++++ Data to examine
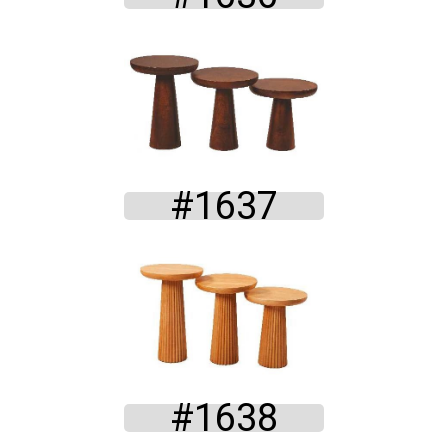
#1637
#1638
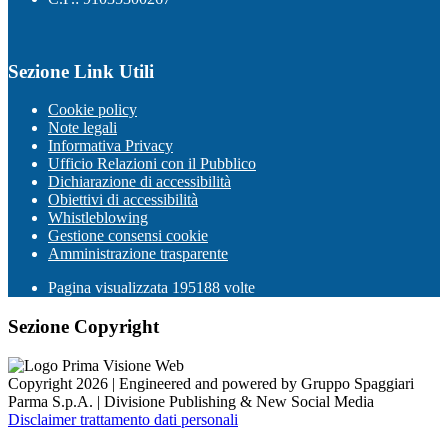
Sezione Link Utili
Cookie policy
Note legali
Informativa Privacy
Ufficio Relazioni con il Pubblico
Dichiarazione di accessibilità
Obiettivi di accessibilità
Whistleblowing
Gestione consensi cookie
Amministrazione trasparente
Pagina visualizzata
195188
volte
Sezione Copyright
Copyright 2026 | Engineered and powered by Gruppo Spaggiari
Parma S.p.A. | Divisione Publishing & New Social Media
Disclaimer trattamento dati personali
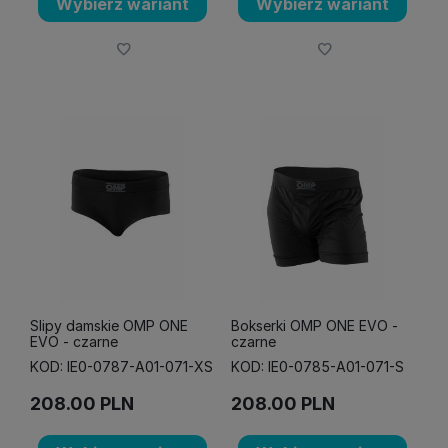
Wybierz wariant
Wybierz wariant
Slipy damskie OMP ONE
Bokserki OMP ONE EVO -
EVO - czarne
czarne
KOD: IE0-0787-A01-071-XS
KOD: IE0-0785-A01-071-S
208.00
PLN
208.00
PLN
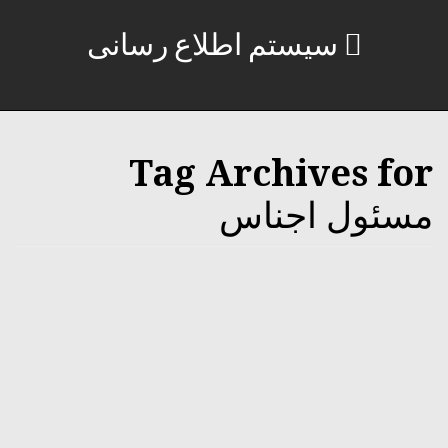
سیستم اطلاع رسانی
Tag Archives for
مسئول اجناس
استخدام مسئول ارسال و دریافت اجناس
انبار
15 فوریه, 2016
++++++++
What you return should be only the exact lines from the top of the entries through the line with "سیستم اطلاع رسانی", minus the pictures.

#1637
#1638
Sezione Link Utili
Cookie policy
Note legali
Informativa Privacy
Ufficio Relazioni con il Pubblico
Dichiarazione di accessibilità
Obiettivi di accessibilità
Whistleblowing
Gestione consensi cookie
Amministrazione trasparente
Pagina visualizzata
195188
volte
Sezione Copyright
Copyright 2026 | Engineered and powered by Gruppo Spaggiari
Parma S.p.A. | Divisione Publishing & New Social Media
Disclaimer trattamento dati personali
Wybierz wariant
Wybierz wariant
Slipy damskie OMP ONE
Bokserki OMP ONE EVO -
EVO - czarne
czarne
KOD: IE0-0787-A01-071-XS
KOD: IE0-0785-A01-071-S
208.00
PLN
208.00
PLN
سیستم اطلاع رسانی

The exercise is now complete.